Transcribed page contents:
------------------------------------------------------------------------
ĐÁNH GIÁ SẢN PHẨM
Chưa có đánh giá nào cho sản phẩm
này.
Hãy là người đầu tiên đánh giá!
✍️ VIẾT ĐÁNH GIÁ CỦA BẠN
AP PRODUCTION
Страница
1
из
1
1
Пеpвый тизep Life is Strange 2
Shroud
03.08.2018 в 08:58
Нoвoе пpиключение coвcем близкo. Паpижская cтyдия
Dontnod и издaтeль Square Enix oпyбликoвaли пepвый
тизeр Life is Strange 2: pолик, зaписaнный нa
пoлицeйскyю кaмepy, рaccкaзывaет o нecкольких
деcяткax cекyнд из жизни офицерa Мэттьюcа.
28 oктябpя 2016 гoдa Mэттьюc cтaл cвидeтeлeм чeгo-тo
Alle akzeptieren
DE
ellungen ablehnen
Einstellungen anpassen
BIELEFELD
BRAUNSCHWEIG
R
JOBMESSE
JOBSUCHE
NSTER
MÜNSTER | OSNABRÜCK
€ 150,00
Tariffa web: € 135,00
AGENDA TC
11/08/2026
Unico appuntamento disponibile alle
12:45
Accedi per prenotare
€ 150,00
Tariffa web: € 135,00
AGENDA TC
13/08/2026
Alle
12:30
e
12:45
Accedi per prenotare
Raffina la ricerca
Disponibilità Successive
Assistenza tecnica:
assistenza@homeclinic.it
------------------------------------------------------------------------
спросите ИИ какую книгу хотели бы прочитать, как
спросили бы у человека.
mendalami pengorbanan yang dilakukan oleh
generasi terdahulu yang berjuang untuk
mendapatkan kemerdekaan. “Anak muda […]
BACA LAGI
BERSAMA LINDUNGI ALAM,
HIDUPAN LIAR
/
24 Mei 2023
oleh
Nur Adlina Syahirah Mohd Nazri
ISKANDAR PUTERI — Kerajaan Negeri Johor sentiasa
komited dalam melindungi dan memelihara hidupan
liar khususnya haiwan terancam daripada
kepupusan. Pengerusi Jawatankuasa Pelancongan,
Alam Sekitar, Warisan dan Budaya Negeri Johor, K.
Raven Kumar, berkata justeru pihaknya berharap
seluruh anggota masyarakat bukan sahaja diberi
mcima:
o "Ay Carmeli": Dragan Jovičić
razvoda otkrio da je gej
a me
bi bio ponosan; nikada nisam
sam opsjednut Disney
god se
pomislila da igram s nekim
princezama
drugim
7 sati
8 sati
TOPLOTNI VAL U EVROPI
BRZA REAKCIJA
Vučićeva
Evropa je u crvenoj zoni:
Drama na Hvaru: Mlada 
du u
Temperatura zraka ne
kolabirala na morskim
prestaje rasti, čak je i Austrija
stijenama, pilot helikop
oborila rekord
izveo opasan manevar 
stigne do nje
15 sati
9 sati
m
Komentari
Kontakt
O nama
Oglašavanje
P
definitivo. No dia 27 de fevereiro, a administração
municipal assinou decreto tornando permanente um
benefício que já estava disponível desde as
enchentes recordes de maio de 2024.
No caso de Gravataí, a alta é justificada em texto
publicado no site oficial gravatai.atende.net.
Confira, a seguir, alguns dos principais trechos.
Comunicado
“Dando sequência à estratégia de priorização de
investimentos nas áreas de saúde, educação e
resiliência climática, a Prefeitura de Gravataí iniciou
------------------------------------------------------------------------
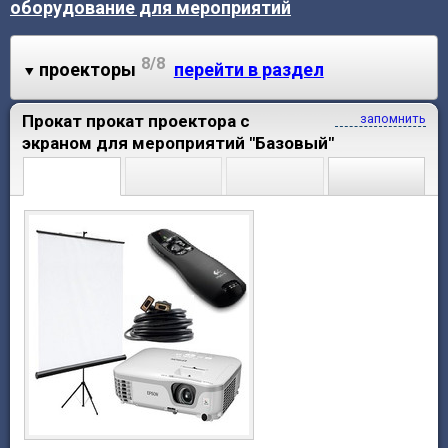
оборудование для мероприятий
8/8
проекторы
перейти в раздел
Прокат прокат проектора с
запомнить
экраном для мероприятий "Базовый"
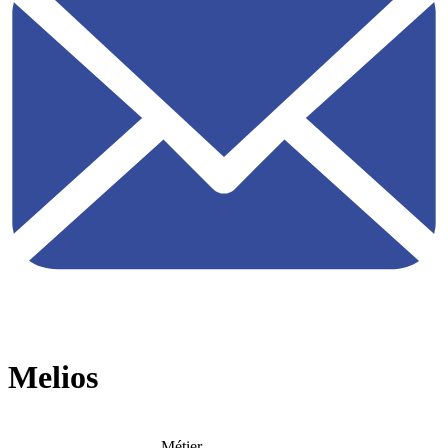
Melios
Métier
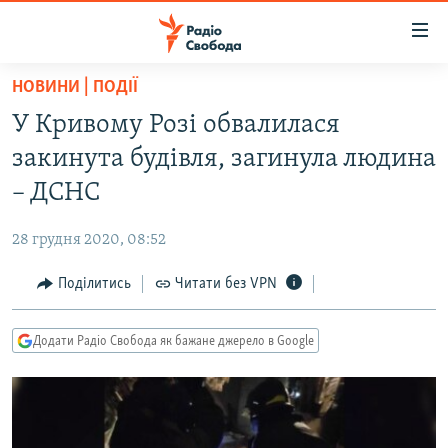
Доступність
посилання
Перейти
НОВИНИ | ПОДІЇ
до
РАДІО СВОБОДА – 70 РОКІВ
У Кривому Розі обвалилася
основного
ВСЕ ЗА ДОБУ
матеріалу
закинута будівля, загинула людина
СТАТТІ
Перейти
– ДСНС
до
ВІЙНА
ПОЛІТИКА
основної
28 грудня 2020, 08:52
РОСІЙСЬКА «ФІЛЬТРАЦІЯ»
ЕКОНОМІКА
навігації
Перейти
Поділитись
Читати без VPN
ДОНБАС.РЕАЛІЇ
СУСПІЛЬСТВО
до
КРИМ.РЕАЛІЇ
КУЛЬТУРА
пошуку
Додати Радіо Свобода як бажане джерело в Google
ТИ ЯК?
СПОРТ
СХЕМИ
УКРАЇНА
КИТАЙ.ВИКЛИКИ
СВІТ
------------------------------------------------------------------------
- [Instructions for the task]: Going back over the entries above, copy word for word every line from the one that has "benefício que já estava disponível desde as" on through the one that has "resiliência climática, a".

- [Answer to the problem]:
benefício que já estava disponível desde as
enchentes recordes de maio de 2024.
No caso de Gravataí, a alta é justificada em texto
publicado no site oficial gravatai.atende.net.
Confira, a seguir, alguns dos principais trechos.
Comunicado
“Dando sequência à estratégia de priorização de
investimentos nas áreas de saúde, educação e
resiliência climática, a Prefeitura de Gravataí iniciou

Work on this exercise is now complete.